Hogweed Shoots in a Cake!
Hogweed shoots are normally used as a type of so-called poorman’s asparagus, cooked on their own, or used in dhal. I also enjoy them in lightly spiced Thai stir fries and recently discovered the joys of eating them in farinata – a lovely subtle addition. I’ve been foraging hogweed shoots (Heracleum sphondylium) for years, I find them superior to asparagus and a delightful way to broaden my experience of spring. I’ve written a very thorough blog before on their identification and use as a ‘superior asparagus’.
At some point, most of the wild foods I eat are incorporated into some kind of dessert. Call it an inevitable result of having a sweet tooth. Partly I’m just intrigued, though sometimes it feels inspired!

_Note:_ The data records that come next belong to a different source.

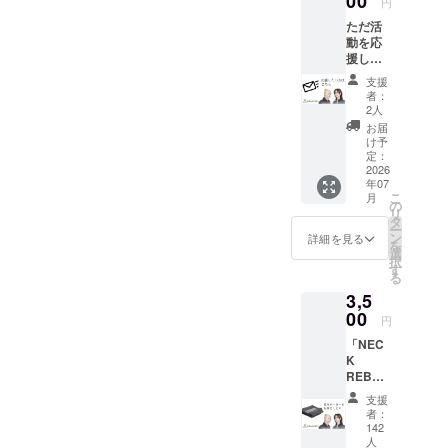
00
Three Point
円
Cafe -
ただ活
動を応
ROPPONGI-
援した
、合同会社
い方は
支援
こちら
アットワー
者：
へ。 お
2人
クスプロ
礼の
お届
ジェクトの
メッ
け予
セージ
定：
設立・運営
を送ら
2026
も手がけて
年07
せてい
こ
月
いる。
ただき
の
リ
ます。
タ
ー
ン
詳細を見る
ツイッ
を
選
択
ター/YURAs
す
る
amaTakeshi(
3,5
https://x.com
00
円
/YURAsama
「NEC
Takeshi)
K
REBOO
インス
T」とお
タ/yurasama
支援
礼のコ
者：
takeshi(https
メント
142
をお届
人
://www.instag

I had an idea of a Pear and Hogweed Cake and had to give it a go, to see whether my idea would stand up to the taste test of reality. Hogweed shoots have an unusual aromatic taste, quite subtle when cooked and I just wondered…

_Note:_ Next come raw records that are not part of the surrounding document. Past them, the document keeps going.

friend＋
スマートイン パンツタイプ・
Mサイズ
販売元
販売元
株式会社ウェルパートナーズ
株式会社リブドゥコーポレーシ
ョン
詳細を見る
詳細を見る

Recently I even tried to make a vegan, gluten-free version of this cake and it came out trumps. So here’s the full of everything (butter, eggs and wheat version), and I’ll share the other one soon. The recipe below has been tweaked to include a hogweed seed sugar as well. A teaspoon of the seeds are ground with the sugar to make a lovely aromatic topping. Once baked it makes the top slightly crisp too.
Pear and Hogweed Shoot Cake
A beautifully moist cake with an intriguing filling. Perhaps you won’t notice the unusual perfume of the hogweed shoots – some do, some don’t.
100 g butter
90 g unrefined sugar, plus 1 level tbsp
2 large eggs
1 tbsp baking powder
¼ tsp bicarbonate of soda
100 g whole-wheat flour
30 g hogweed shoots (mainly shoots rather than leaves)
5-6 tbsp apple juice
1 tsp dried hogweed seeds (optional)
200-230 g pears
Preheat the oven to 200°C and grease a 20 cm diameter cake tin. Beat the butter and sugar together until pale, almost white. Add the eggs, one at a time and beat in well before sieving in the baking powder, bicarbonate of soda and whole-wheat flour.
Chop the hogweed shoots into 2 cm lengths and simmer in 3 tablespoons of apple juice for 2 minutes and put aside. If using, use a spice grinder to blend the dried hogweed seeds with the tablespoon of sugar and sprinkle the mixture over the base of the cake tin. Slice the pears to about ½-1 cm in thickness and layer these across the base of the cake tin. Next sprinkle on the semi cooked hogweed shoots. Measure out the remaining juice that the shoots simmered in and add this, one-tablespoon at a time, to the cake mixture, making it up to 3 tablespoons with extra juice. Pour and smooth the cake mixture roughly over the pears and shoots and bake for 25-30 minutes, or until a skewer comes out clean when pierced into the centre of the cake. When cooked, turn out onto a wire rack, with the bottom-side facing upwards and leave to cool. Serve alone, with crème fraiche or clotted cream.